[Extracted page text data]
□ □ □ □ □ □ □
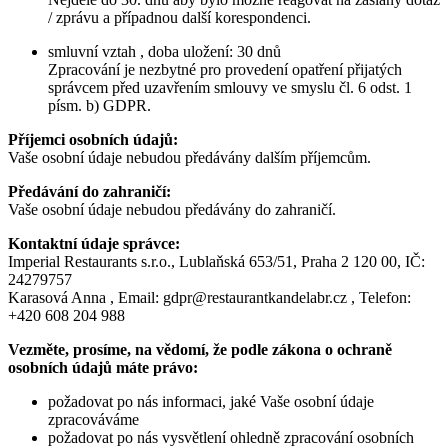
/ zprávu a případnou další korespondenci.
smluvní vztah , doba uložení: 30 dnů
Zpracování je nezbytné pro provedení opatření přijatých
správcem před uzavřením smlouvy ve smyslu čl. 6 odst. 1
písm. b) GDPR.
Příjemci osobních údajů:
Vaše osobní údaje nebudou předávány dalším příjemcům.
Předávání do zahraničí:
Vaše osobní údaje nebudou předávány do zahraničí.
Kontaktní údaje správce:
Imperial Restaurants s.r.o., Lublaňská 653/51, Praha 2 120 00, IČ:
24279757
Karasová Anna , Email: gdpr@restaurantkandelabr.cz , Telefon:
+420 608 204 988
Vezměte, prosíme, na vědomí, že podle zákona o ochraně
osobních údajů máte právo:
požadovat po nás informaci, jaké Vaše osobní údaje
zpracováváme
požadovat po nás vysvětlení ohledně zpracování osobních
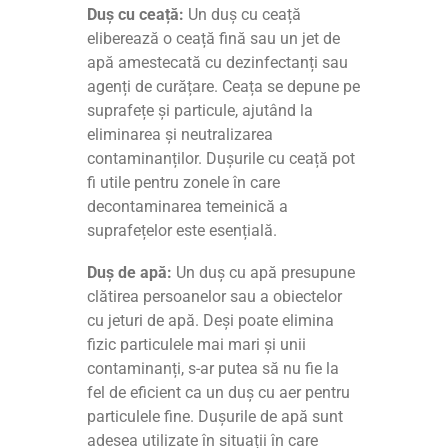
Duș cu ceață:
Un duș cu ceață
eliberează o ceață fină sau un jet de
apă amestecată cu dezinfectanți sau
agenți de curățare. Ceața se depune pe
suprafețe și particule, ajutând la
eliminarea și neutralizarea
contaminanților. Dușurile cu ceață pot
fi utile pentru zonele în care
decontaminarea temeinică a
suprafețelor este esențială.
Duș de apă:
Un duș cu apă presupune
clătirea persoanelor sau a obiectelor
cu jeturi de apă. Deși poate elimina
fizic particulele mai mari și unii
contaminanți, s-ar putea să nu fie la
fel de eficient ca un duș cu aer pentru
particulele fine. Dușurile de apă sunt
adesea utilizate în situații în care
□ □ □ □ □ □ □
=== Work request ===
Extract every line above that contains the word "care".

=== Exercise solution ===
fi utile pentru zonele în care
adesea utilizate în situații în care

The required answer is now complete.